Но старуха вдруг абсолютно разумным голосом произнесла:
– Боюсь я рассказывать вам. Вдруг померещилось. У меня ж катаракта на оба глаза.
– Пожалуйста, что! Говорите!
– А потом с милиции придут, станут бумаги совать, чтоб подписывала. Как я буду, если не уверена?
– Я умоляю! Скажите!
– Или Каська меня зарежет.
– Что?
– Да вышла я во двор. Уже поздно было, где-то после десяти вечера. Слышу: шаги на улице. В щелку выглянула – вроде Кася. А потом пригляделась, смотрю: нет, не она. Паренек. Так что и рассказывать не о чем. Обозналась я.
– Нет-нет! Это очень важно! Вы видели, откуда и куда этот паренек пошел?
– Со стороны остановки мимо моего дома, а потом за угол завернул.
– Вам же виден вход в Сашин дом. Он туда… не входил?
– Нет! Мимо прошел! А через минуту где-то с улицы соседней машина выехала. Может, его ждали как раз.
– Номер запомнили?
– Да разве я разгляжу!
– А марка? Цвет?
– Большая. Черная.
– Джип?
– Наверно. На таких еще новые русские ездят.
– Как был парень одет?
– Курточка серая. Джинсы. Кепочка на глаза надвинута.
– Почему вы решили, что это Кася?
– Тощий и вроде походка издали знакомая показалась. Но когда мимо проходил, я присмотрелась: нет, не она. И вообще не женщина, а парень.
– А лицо его сможете описать?
– Да не вижу я лиц! – всплеснула руками старуха и запричитала: – Вот, сказала на свою голову. У меня ж один глаз два процента, а второй пятнадцать! Не видела я никого! И парень – то случайный прохожий был!
Но луч надежды, что ярко засиял в сердце Ольги Петровны, уже было не погасить.
Работать начальником поезда в карантин – это нечто. Циркуляров и проверяющих больше, чем пассажиров. Да и путешественники скучать не дают. Нет бы тихо сидеть в своих респираторах – чуть не потоком лезут в штабной вагон, грузят проблемами:
– У нас в вагоне мужчина кашляет!
– Я не могу четыре часа находиться в маске, у меня астма!
– Почему в ресторане не продают спиртное?
Кашляющим приходилось измерять температуру, пересаживать. А зачем в карантин запретили продавать алкоголь, Николай Федорович не понимал. Да и в пользу маски не верил, сам скидывал на подбородок, едва выходил из поля зрения камер. Но пассажирам приходилось бормотать набившие оскомину штампы про безопасность и прочее.

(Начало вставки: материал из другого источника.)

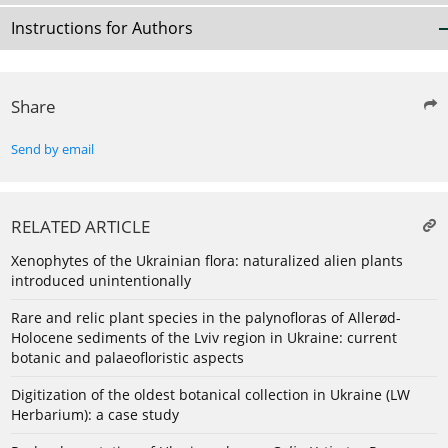
Instructions for Authors
Share
Send by email
RELATED ARTICLE
Xenophytes of the Ukrainian flora: naturalized alien plants
introduced unintentionally
Rare and relic plant species in the palynofloras of Allerød-
Holocene sediments of the Lviv region in Ukraine: current
botanic and palaeofloristic aspects
Digitization of the oldest botanical collection in Ukraine (LW
Herbarium): a case study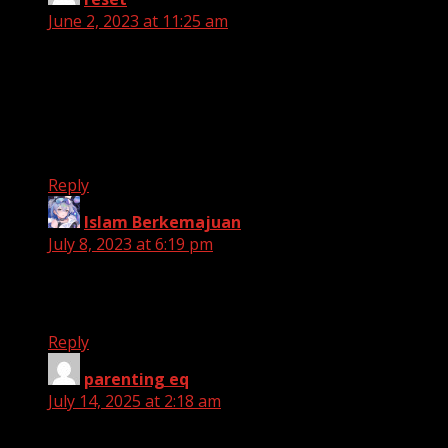
June 2, 2023 at 11:25 am
Hello Tһere. I found youг blog using msn. This is a
really well
written article. I will be sure to bookmark it and
come back to rеad more of your useful info.
Thanks for the post. I will definitely comeback.
Reply
Islam Berkemajuan
says:
July 8, 2023 at 6:19 pm
Thanks for the informations! we will use this to
expand our dataset collections
Reply
parenting eq
says:
July 14, 2025 at 2:18 am
Hi! Someone in my Facebook group shared this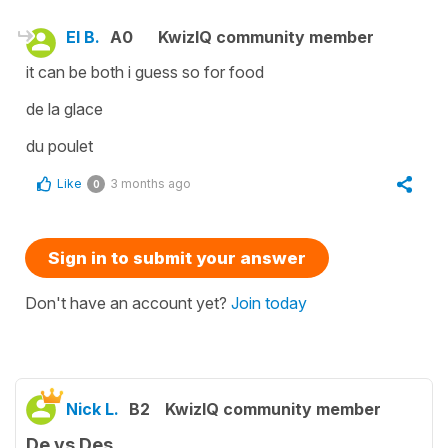
El B.
A0
KwizIQ community member
it can be both i guess so for food
de la glace
du poulet
Like
3 months ago
0
Sign in to submit your answer
Don't have an account yet?
Join today
Nick L.
B2
KwizIQ community member
De vs Des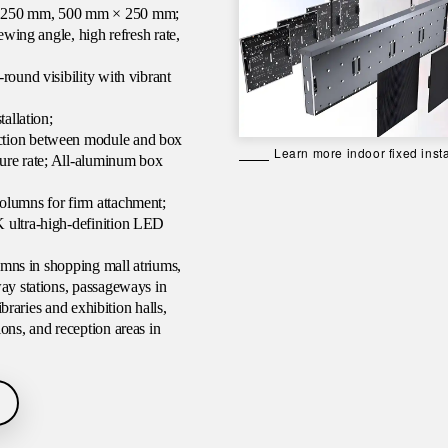
× 250 mm, 500 mm × 250 mm;
ewing angle, high refresh rate,
round visibility with vibrant
tallation;
ction between module and box
Learn more indoor fixed insta
lure rate; All-aluminum box
olumns for firm attachment;
K ultra-high-definition LED
lumns in shopping mall atriums,
way stations, passageways in
ibraries and exhibition halls,
ons, and reception areas in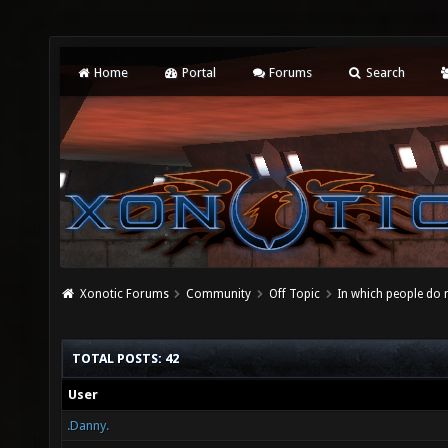
Home
Portal
Forums
Search
Xonotic Forums
Community
Off Topic
In which people do
TOTAL POSTS: 42
User
.Danny.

Железная дорога нынче тоже «смотрит на запад» – горячие линии, отзывы, каждому кланяйся, ни на кого не прикрикни. А в самоизоляцию ябедников еще больше развелось. Поэтому, хотя вагоны наполовину пустые, после очередного рейса из Питера чувствовал он себя измочаленным. Раньше было время передохнуть между поездками, а теперь и этого не осталось: когда состав отгонят в тупик, ему нужно лично присутствовать при дезинфекции перед вечерним рейсом. И через три часа – снова в дорогу, обратно в Питер.
Раньше Николай Федорович любил наблюдать, как пассажиры вываливаются на платформу, с наслаждением закуривают, встречают любимых. Но пандемия – мрачное время. Ни одного парня с цветами, никаких поцелуев-объятий-веселья. Сутулятся, прячутся под масками, торопятся под неприветливым ветром прочь. Пяти минут после прибытия не прошло – перрон пуст.
Лидка, проводница штабного вагона, уже собиралась захлопнуть дверь, когда Николай Федорович увидел женщину, спешащую к поезду. Нелепая – длинная юбка чуть не волочится по перрону, волосы странного цвета – почти фиолетовые, лицо морщинистое. Но шагает бодро. Пассажирка? Забыла что-то?
– В каком вагоне ехали? – услышал он Лидкин рык.
А потом еще громче:
– Нет, начальник поезда занят. Отойдите, мы сейчас в депо.
Лидка – трудяга, но есть недостаток: старой закалки. Любит поскандалить. А жалобы ему сейчас никак не нужны. Поэтому он отодвинул стакан с чаем и поспешил на помощь.
И очень вовремя: назревала настоящая буря. На глазах у пожилой дамы слезы, вцепилась в поручень вагона, а Лидка ее оттолкнуть пытается. Сейчас еще травму нанесет!
– А ну, отойди, – велел он подчиненной и ласково обратился к старухе:
– Я начальник поезда. Вы ко мне?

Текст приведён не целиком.